__Material for this task__.

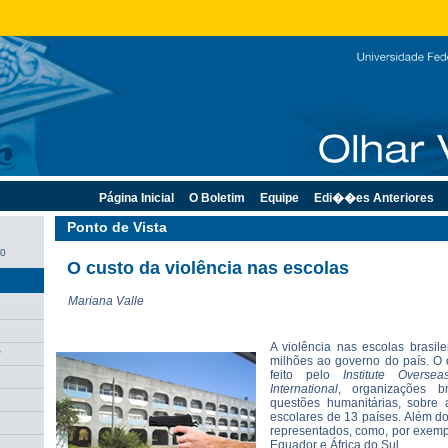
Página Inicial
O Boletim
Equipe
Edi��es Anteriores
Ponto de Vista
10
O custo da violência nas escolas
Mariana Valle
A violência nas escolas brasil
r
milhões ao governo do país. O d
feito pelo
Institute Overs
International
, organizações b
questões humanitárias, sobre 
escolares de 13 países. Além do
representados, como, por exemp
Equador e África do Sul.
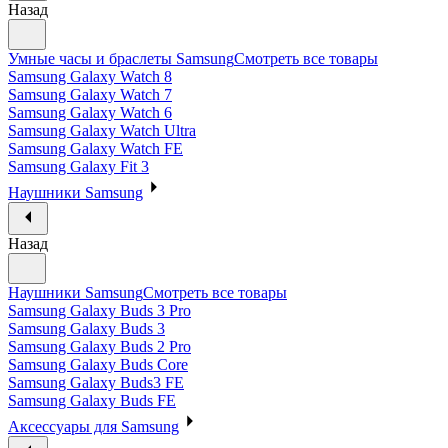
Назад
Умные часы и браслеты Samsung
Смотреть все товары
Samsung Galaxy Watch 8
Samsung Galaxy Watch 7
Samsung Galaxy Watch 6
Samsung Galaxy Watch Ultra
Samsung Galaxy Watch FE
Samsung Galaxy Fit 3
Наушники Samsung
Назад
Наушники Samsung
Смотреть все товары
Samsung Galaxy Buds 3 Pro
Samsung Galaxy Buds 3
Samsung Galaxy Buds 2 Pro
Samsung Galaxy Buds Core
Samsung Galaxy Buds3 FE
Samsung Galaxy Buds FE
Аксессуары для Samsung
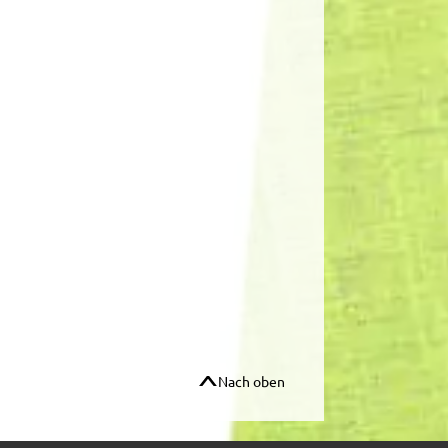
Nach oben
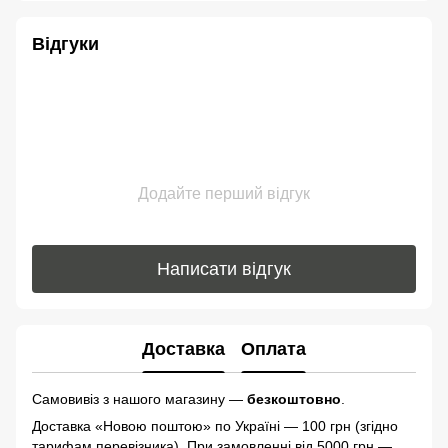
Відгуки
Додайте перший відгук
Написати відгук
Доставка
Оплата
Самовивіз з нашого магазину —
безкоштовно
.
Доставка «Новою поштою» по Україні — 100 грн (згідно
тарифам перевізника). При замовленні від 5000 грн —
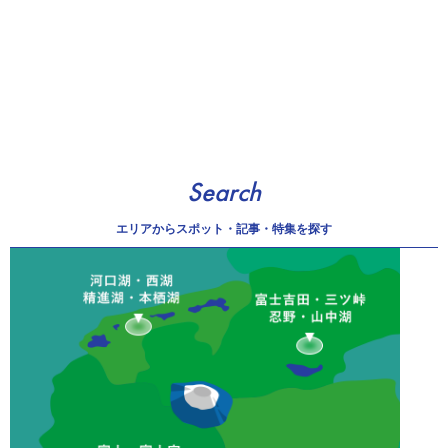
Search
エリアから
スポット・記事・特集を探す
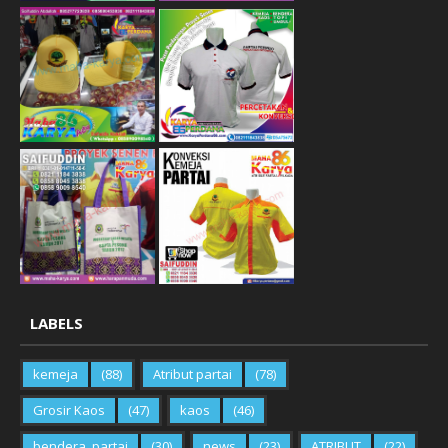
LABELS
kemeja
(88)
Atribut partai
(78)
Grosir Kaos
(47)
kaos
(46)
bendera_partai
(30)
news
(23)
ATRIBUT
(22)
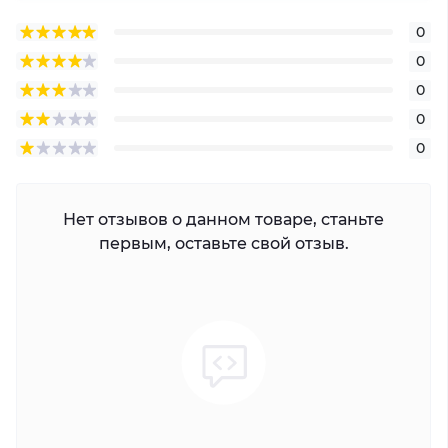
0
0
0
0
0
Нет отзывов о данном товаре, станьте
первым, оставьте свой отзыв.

__Aim of the exercise__. Across the records above, return every line that contains the word "escolas".

__Finished exercise__.
O custo da violência nas escolas
A violência nas escolas brasil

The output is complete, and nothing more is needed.